There are quite a few functions that you will go through before you

get back to the function that has the file size check, the expiration

check, etc.  I won't go through all the details here, but it is worth

looking at one function call in particular.  sub_422AF8 calls

sub_403300 at 422B23, but it does it with the following instruction:

call dword ptr [esi+2Ch].  This is interesting.  I trust that everyone

has read fravia+'s fine article on call relocation tables.  But now we

must ask what these call relocation tables are.  Are they a structure

or array of pointers to functions declared explicitly by the

programmer?  Almost always not.  In fact, the average programmer

probably only has the vaguest idea that they exist at all.  They are

an invention of the compiler used to deal with virtual function calls

in C++ and are commonly referred to as vtables.  I am still working on

the details of how they are implemented (it differs from compiler to

compiler and the optimization settings also affect it), but notice

that the pointer to the beginning of the vtable is gotten in a fairly

roundabout way.  You will see these offsets (7D9, 7DD) in other places

in the program and if you get an indirect call right after that,

you'll be able to know which vtable you are dealing with.  This

particular vtable starts at 489191.  Another thing you know is that

all the functions in a particular vtable are member functions of the

same class and are therefore related.



Ok, so you end up in sub_403934, which is the big routine that has the

date check, etc. at loc_403E2E, which calls sub_408100.  This tells us

quite a lot.

First, the call to 40352C does not crash when we're loading a saved

file.  Second, an obvious test with SoftICE will tell us that

sub_408100 is only called when a saved file is loaded.  That means

that at 403E23 esi==0 if and only if we're loading a database.

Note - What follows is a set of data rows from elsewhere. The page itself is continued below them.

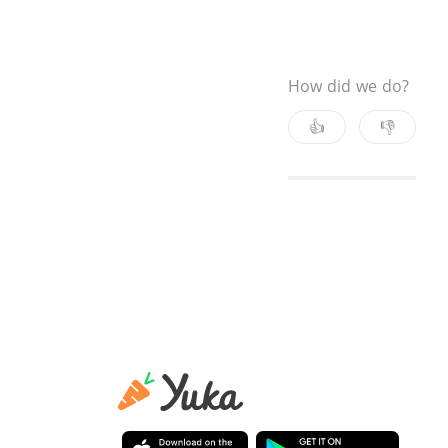
How did we do?
👍
👎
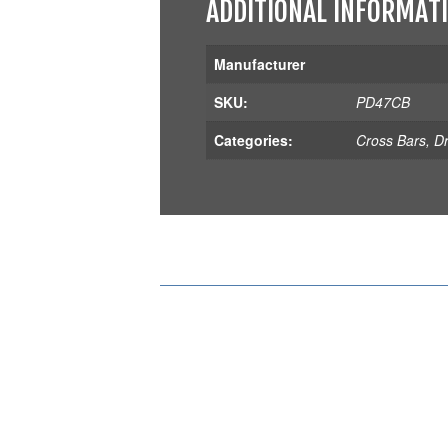
ADDITIONAL INFORMAT
Manufacturer
SKU:
PD47CB
Categories:
Cross Bars
,
D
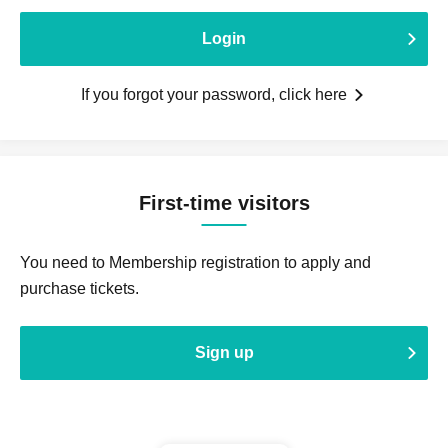
Login
If you forgot your password, click here
First-time visitors
You need to Membership registration to apply and
purchase tickets.
Sign up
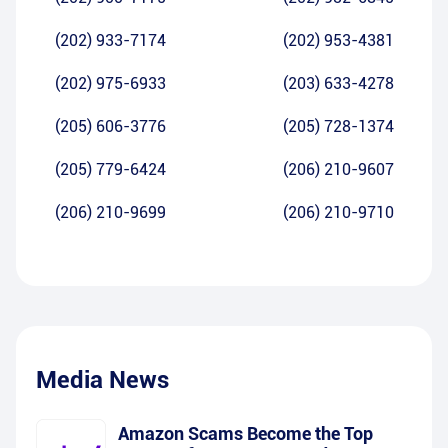
(202) 933-7174
(202) 953-4381
(202) 975-6933
(203) 633-4278
(205) 606-3776
(205) 728-1374
(205) 779-6424
(206) 210-9607
(206) 210-9699
(206) 210-9710
Media News
Amazon Scams Become the Top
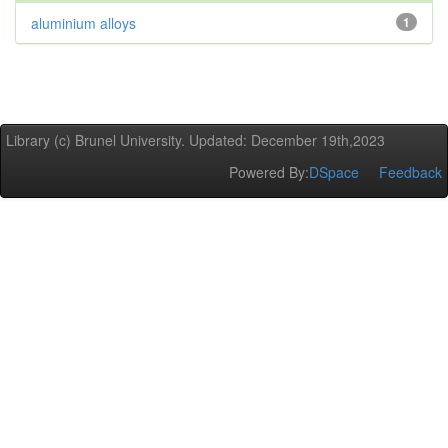
aluminium alloys
1
Library (c) Brunel University. Updated: December 19th,2023
Powered By:
DSpace
Feedback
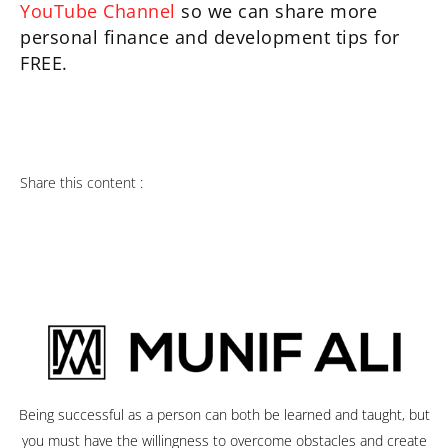
YouTube Channel
so we can share more
personal finance and development tips for
FREE.
Share this content :
Being successful as a person can both be learned and taught, but
you must have the willingness to overcome obstacles and create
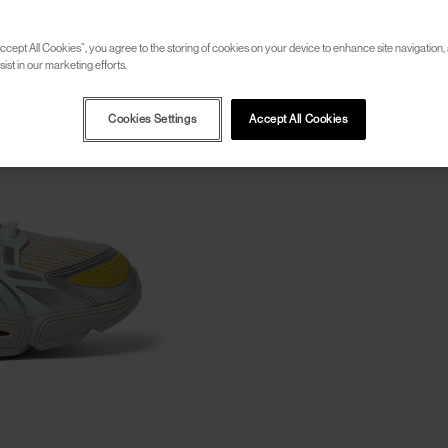
ccept All Cookies”, you agree to the storing of cookies on your device to enhance site navigation, 
ist in our marketing efforts.
Cookies Settings
Accept All Cookies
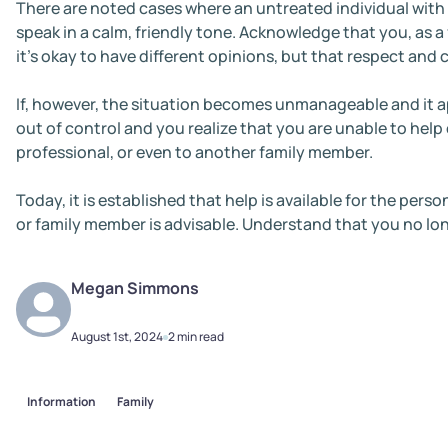
There are noted cases where an untreated individual with
speak in a calm, friendly tone. Acknowledge that you, as a 
it’s okay to have different opinions, but that respect and 
If, however, the situation becomes unmanageable and it ap
out of control and you realize that you are unable to help
professional, or even to another family member.
Today, it is established that help is available for the per
or family member is advisable. Understand that you no lon
Megan
Simmons
August 1st, 2024
2 min read
Information
Family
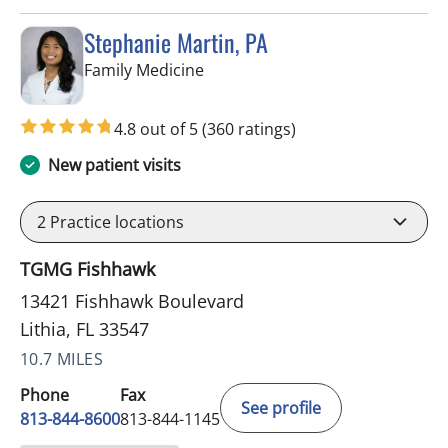
Stephanie Martin, PA
in Lithia, FL
Family Medicine
4.8 out of 5
(360 ratings)
New patient visits
2
Practice locations
TGMG Fishhawk
13421 Fishhawk Boulevard
Lithia, FL 33547
10.7 MILES
Phone
Fax
See profile
813-844-8600
813-844-1145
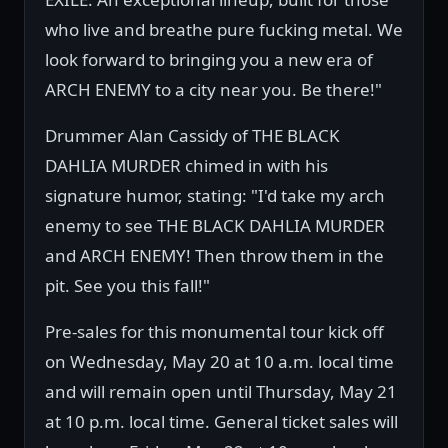
who live and breathe pure fucking metal. We
look forward to bringing you a new era of
ARCH ENEMY to a city near you. Be there!"
Drummer Alan Cassidy of THE BLACK
DAHLIA MURDER chimed in with his
signature humor, stating: "I'd take my arch
enemy to see THE BLACK DAHLIA MURDER
and ARCH ENEMY! Then throw them in the
pit. See you this fall!"
Pre-sales for this monumental tour kick off
on Wednesday, May 20 at 10 a.m. local time
and will remain open until Thursday, May 21
at 10 p.m. local time. General ticket sales will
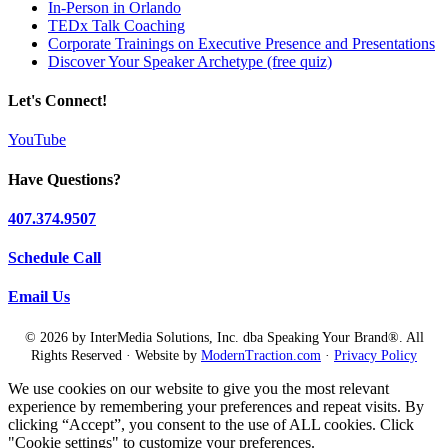
In-Person in Orlando
TEDx Talk Coaching
Corporate Trainings on Executive Presence and Presentations
Discover Your Speaker Archetype (free quiz)
Let's Connect!
YouTube
Have Questions?
407.374.9507
Schedule Call
Email Us
© 2026 by InterMedia Solutions, Inc. dba Speaking Your Brand®. All
Rights Reserved · Website by
ModernTraction.com
·
Privacy Policy
We use cookies on our website to give you the most relevant
experience by remembering your preferences and repeat visits. By
clicking “Accept”, you consent to the use of ALL cookies. Click
"Cookie settings" to customize your preferences.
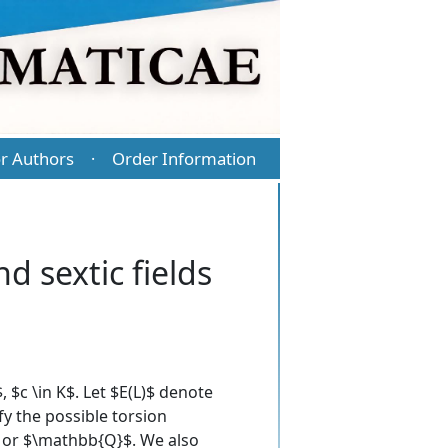
r Authors
Order Information
·
d sextic fields
 $c \in K$. Let $E(L)$ denote
fy the possible torsion
L$ or $\mathbb{Q}$. We also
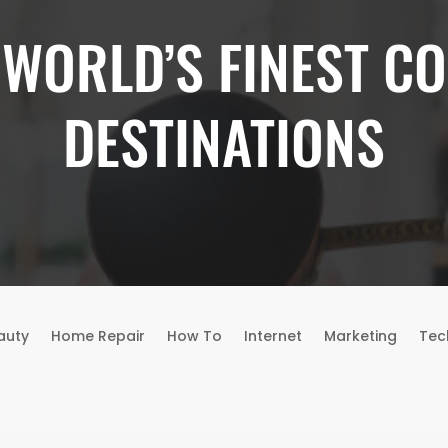
 WORLD’S FINEST CO
DESTINATIONS
auty
Home Repair
How To
Internet
Marketing
Tec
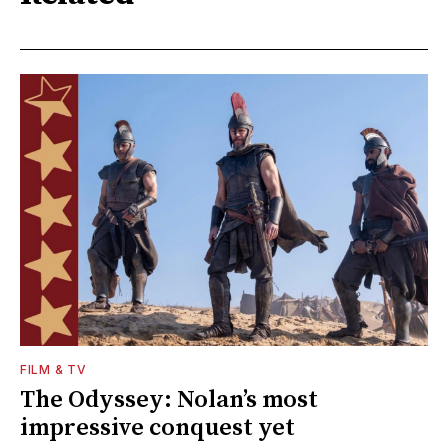
FILM & TV
The Odyssey: Nolan’s most
impressive conquest yet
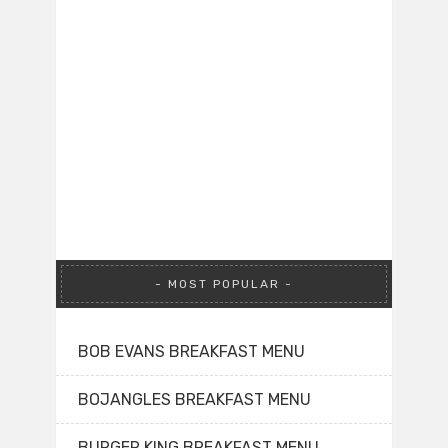
MOST POPULAR
BOB EVANS BREAKFAST MENU
BOJANGLES BREAKFAST MENU
BURGER KING BREAKFAST MENU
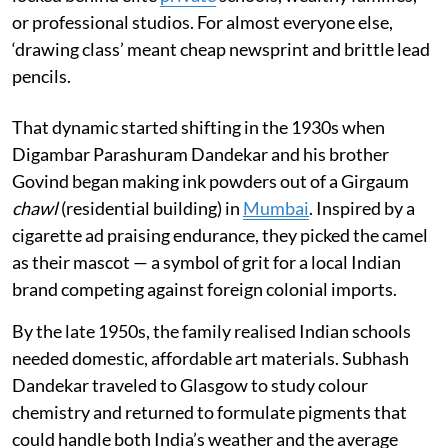
or professional studios. For almost everyone else,
‘drawing class’ meant cheap newsprint and brittle lead
pencils.
That dynamic started shifting in the 1930s when
Digambar Parashuram Dandekar and his brother
Govind began making ink powders out of a Girgaum
chawl
(residential building) in
Mumbai
. Inspired by a
cigarette ad praising endurance, they picked the camel
as their mascot — a symbol of grit for a local Indian
brand competing against foreign colonial imports.
By the late 1950s, the family realised Indian schools
needed domestic, affordable art materials. Subhash
Dandekar traveled to Glasgow to study colour
chemistry and returned to formulate pigments that
could handle both India’s weather and the average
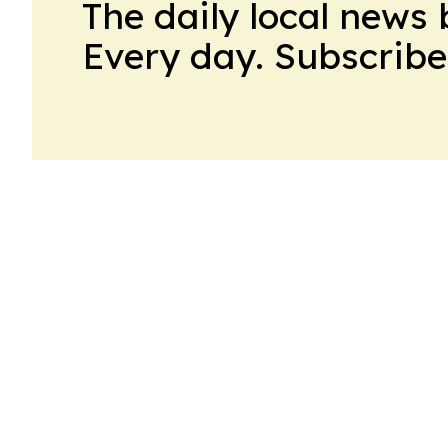
The daily local news 
Every day. Subscribe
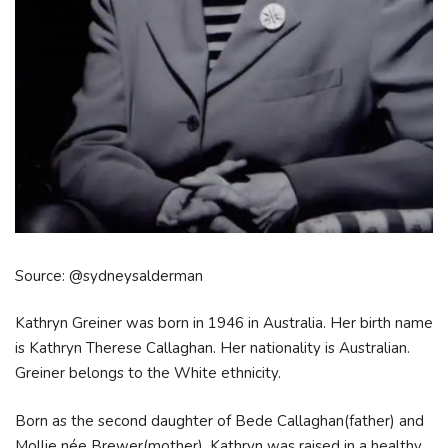
Source: @sydneysalderman
Kathryn Greiner was born in 1946 in Australia. Her birth name
is Kathryn Therese Callaghan. Her nationality is Australian.
Greiner belongs to the White ethnicity.
Born as the second daughter of Bede Callaghan(father) and
Mollie née Brewer(mother), Kathryn was raised in a healthy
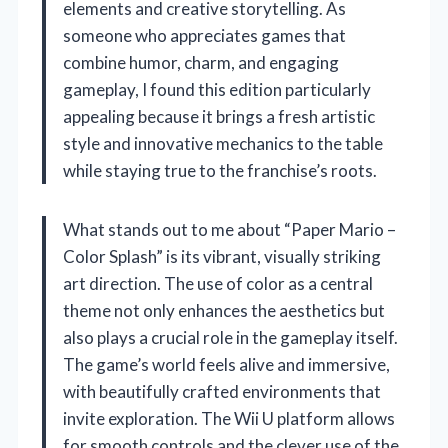
elements and creative storytelling. As
someone who appreciates games that
combine humor, charm, and engaging
gameplay, I found this edition particularly
appealing because it brings a fresh artistic
style and innovative mechanics to the table
while staying true to the franchise’s roots.
What stands out to me about “Paper Mario –
Color Splash” is its vibrant, visually striking
art direction. The use of color as a central
theme not only enhances the aesthetics but
also plays a crucial role in the gameplay itself.
The game’s world feels alive and immersive,
with beautifully crafted environments that
invite exploration. The Wii U platform allows
for smooth controls and the clever use of the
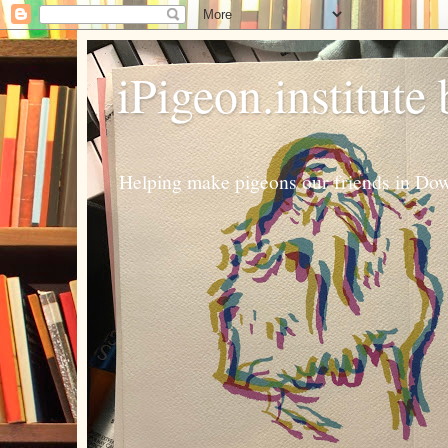
iPigeon.institute
Helping make pigeons our friends in Dow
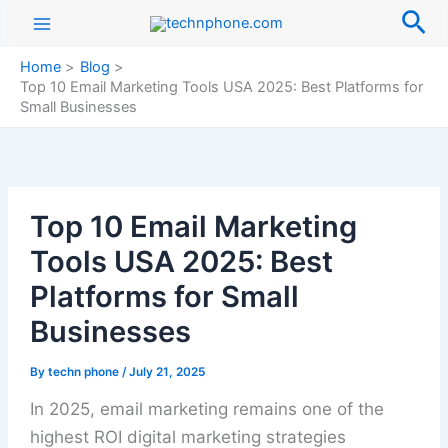
Skip
Sea
to
content
Home
Blog
Top 10 Email Marketing Tools USA 2025: Best Platforms for
Small Businesses
Top 10 Email Marketing
Tools USA 2025: Best
Platforms for Small
Businesses
By
techn phone
/
July 21, 2025
In 2025, email marketing remains one of the
highest ROI digital marketing strategies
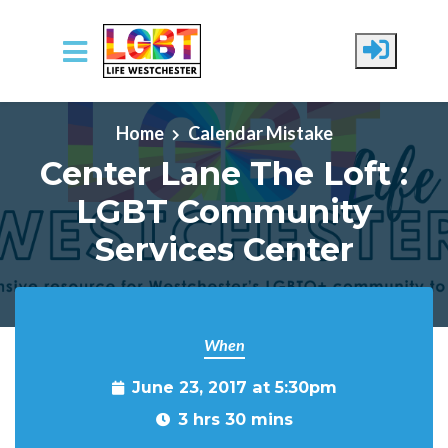
Skip to main content
Home
Calendar Mistake
Center Lane The Loft :
LGBT Community
Services Center
When
June 23, 2017 at 5:30pm
3 hrs 30 mins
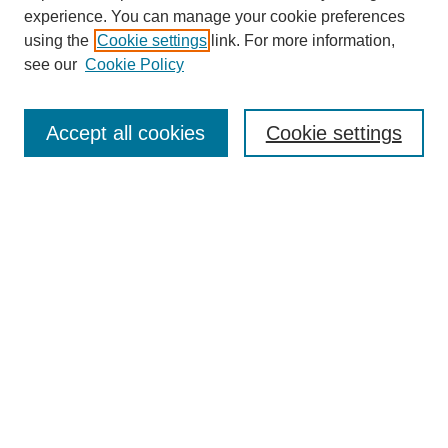
experience. You can manage your cookie preferences
using the
Cookie settings
link. For more information,
Search
see our
Cookie Policy
Enter search terms:
Accept all cookies
Cookie settings
Select context to search:
Advanced Search
Notify me via email or
RSS
Links
Open Access @ Purdue
Links for Authors
Policies and Help Documentation
Submit Research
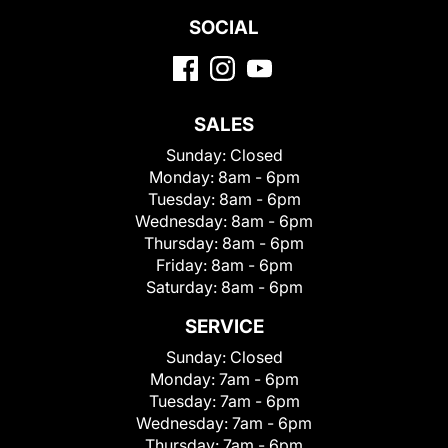
SOCIAL
SALES
Sunday:
Closed
Monday:
8am - 6pm
Tuesday:
8am - 6pm
Wednesday:
8am - 6pm
Thursday:
8am - 6pm
Friday:
8am - 6pm
Saturday:
8am - 6pm
SERVICE
Sunday:
Closed
Monday:
7am - 6pm
Tuesday:
7am - 6pm
Wednesday:
7am - 6pm
Thursday:
7am - 6pm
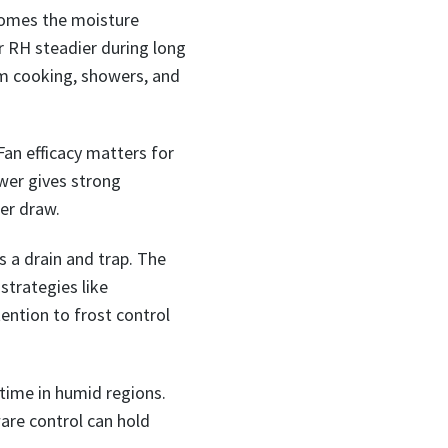
 homes the moisture
or RH steadier during long
om cooking, showers, and
Fan efficacy matters for
wer gives strong
er draw.
s a drain and trap. The
strategies like
tention to frost control
time in humid regions.
ware control can hold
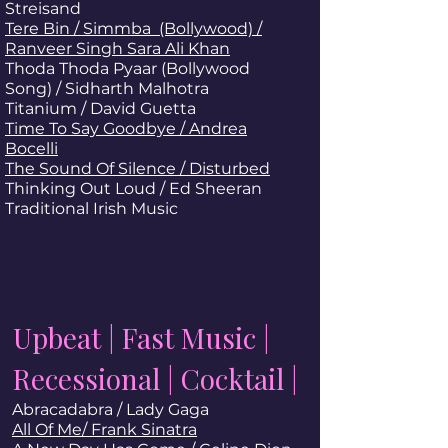
Streisand
Tere Bin / Simmba (Bollywood) /
Ranveer Singh Sara Ali Khan
Thoda Thoda Pyaar (Bollywood
Song) / Sidharth Malhotra
Titanium / David Guetta
Time To Say Goodbye / Andrea
Bocelli
The Sound Of Silence / Disturbed
Thinking Out Loud
/ Ed Sheeran
Traditional Irish Music
Upbeat | Fast Music |
Recessional | Cocktail |
Abracadabra / Lady Gaga
All Of Me/ Frank Sinatra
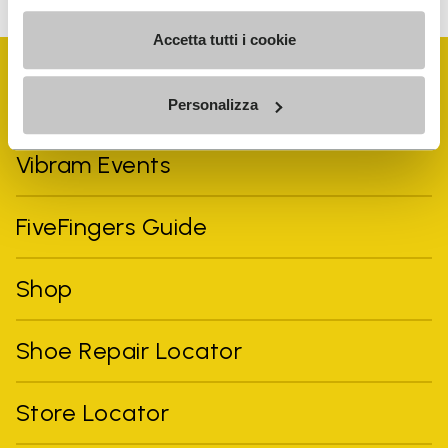
Accetta tutti i cookie
Personalizza
Vibram Events
FiveFingers Guide
Shop
Shoe Repair Locator
Store Locator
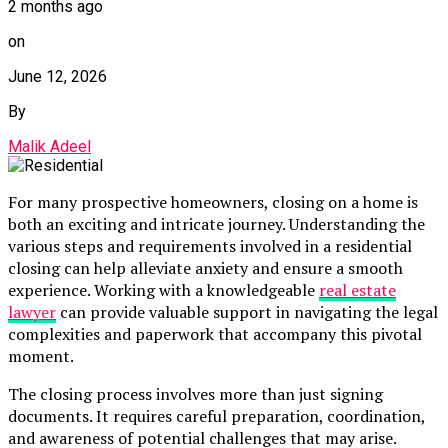
2 months ago
on
June 12, 2026
By
Malik Adeel
For many prospective homeowners, closing on a home is
both an exciting and intricate journey. Understanding the
various steps and requirements involved in a residential
closing can help alleviate anxiety and ensure a smooth
experience. Working with a knowledgeable
real estate
lawyer
can provide valuable support in navigating the legal
complexities and paperwork that accompany this pivotal
moment.
The closing process involves more than just signing
documents. It requires careful preparation, coordination,
and awareness of potential challenges that may arise.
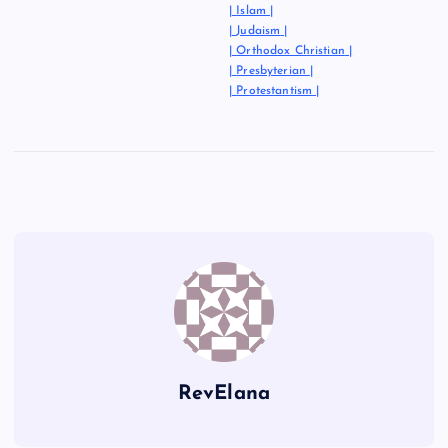
|
Islam
|
|
Judaism
|
|
Orthodox Christian
|
|
Presbyterian
|
|
Protestantism
|
RevElana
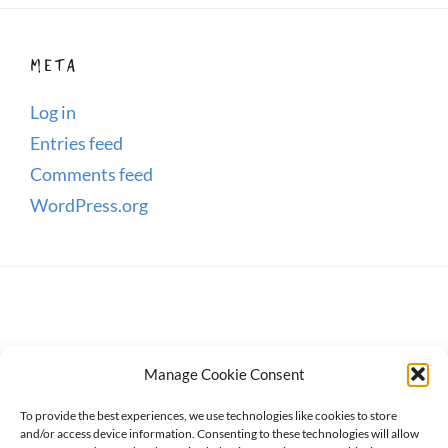
META
Log in
Entries feed
Comments feed
WordPress.org
Manage Cookie Consent
To provide the best experiences, we use technologies like cookies to store
and/or access device information. Consenting to these technologies will allow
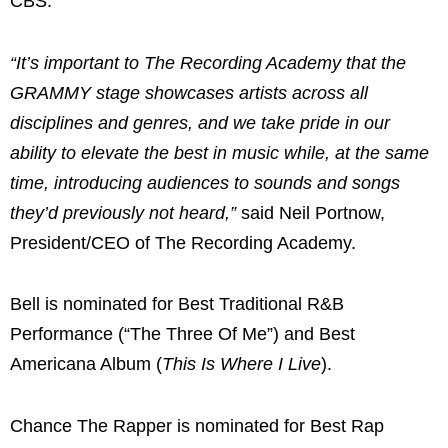
CBS.
“It’s important to The Recording Academy that the
GRAMMY stage showcases artists across all
disciplines and genres, and we take pride in our
ability to elevate the best in music while, at the same
time, introducing audiences to sounds and songs
they’d previously not heard,”
said Neil Portnow,
President/CEO of The Recording Academy.
Bell is nominated for Best Traditional R&B
Performance (“The Three Of Me”) and Best
Americana Album (
This Is Where I Live
).
Chance The Rapper is nominated for Best Rap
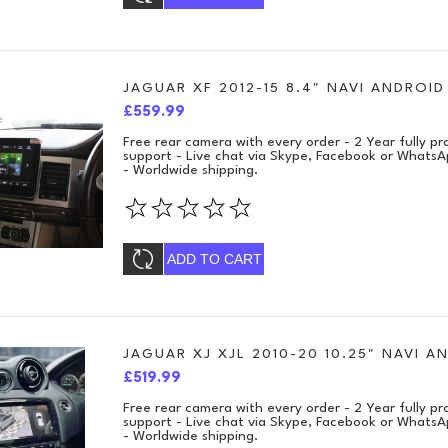
JAGUAR XF 2012-15 8.4" NAVI ANDROI
£559.99
Free rear camera with every order - 2 Year fully 
support - Live chat via Skype, Facebook or WhatsA
- Worldwide shipping.
ADD TO CART
JAGUAR XJ XJL 2010-20 10.25" NAVI 
£519.99
Free rear camera with every order - 2 Year fully 
support - Live chat via Skype, Facebook or WhatsA
- Worldwide shipping.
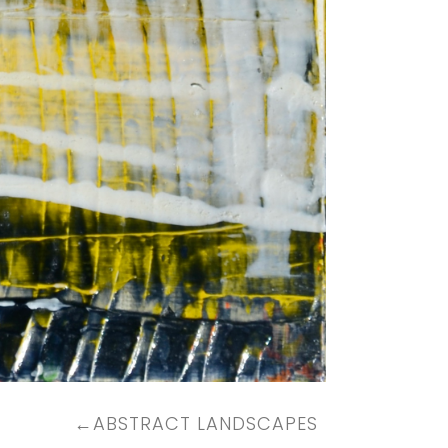
←
ABSTRACT LANDSCAPES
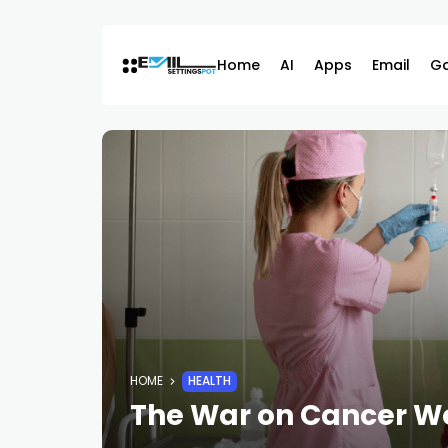
Skip
to
content
Home
AI
Apps
Email
G
HOME
HEALTH
The War on Cancer Wo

Furthermore, sub_408044 isn't called at 403E27 when we are loading a

database.  Finally, at 403E33, the load new file and the load database

paths meet up.  Something has happened in the routines that handle

loading a new file, that hasn't happened in the routines that load a

saved database and that something has to do with the struct/class at

export _637.



So, let's start up IDA, load a new file, let it run for a minute and

then break in with SoftICE and see what's going on at _637.  With

ida.wll loaded into IDA, this is what I get (remember, ida.wll is

relocated to BB0000 on my machine):



00C47A74 09 00 00 FF 29 00 90 AE-C6 00 00 00 00 00 28 E6

00C47A84 C7 00 90 AE C6 00 E0 B8-C6 00 B0 B8 C6 00 00 00



Good, we've got some pointers in here.  In particular we've got one at

_637+0Eh.  Dumping the memory at [_637+0Eh] doesn't tell us much (try

it), so let's look at some of these other pointers:



00C6AE90: 00401000  00489000  FF001CF5  FF001CF5

00C6AEA0: 00000000  01000203  00010000  FFFFFFFF



00C6B8E0: 00489000  004A1000  FF001CF6  FF001CF6

00C6B8F0: 00000000  01000203  00020000  FFFFFFFF



00C6B8B0: 004A118C  004A12DC  FF001CF7  FF001CF6

00C6B8C0: 00000000  01000203  00030000  FFFFFFFF



Now we're getting somewhere.  These ought to look familiar because the

first two dwords at each pointer are the begin and end addresses of

the various segments in ida.wll!  So, it looks like the struct at _637

holds information about all the segments in the open file.  No wonder

the program couldn't get anywhere without this information.  What we

need to do now is figure out how to get this information out of the

saved database and into the struct at _637 before getting to the call

to sub_408100.  Is this our missing magic that 403520 was supposed to

do?



Well, this is where I got stuck for a long time.  I pretty sure I knew

what had to be done, but had no idea how to do it.  Furthermore, I

wasn't sure that this was the only thing that had to be done.  Where

there other structures that needed to be filled in?  I wouldn't know

until I figured out how to get the segment structure filled in.  What

saved me is what some might consider cheating, because it involves

having access to way more information than you usually do when

reversing.  Here's the story.  On IDA's US web site

(www.datarescue.com) there is a mention of an SDK (Software

Developer's Kit) for IDA that enables you to write processor modules

for IDA (see my first essay on IDA).  This sounded very helpful, but

it wasn't available for download.  They said to e-mail them for

information on it.  So I did.  This was the response:



It is free to registered users of IDA Pro. Have you registered your

copy ?



Well, no, I was planning to crack my copy instead.  I went out in

search of more information on IDA.  Maybe there was some out of the

way web site containing more info.  There was and still is.  IDA is

written by a brilliant Russian man named Ilfak Guilfanov and Mr.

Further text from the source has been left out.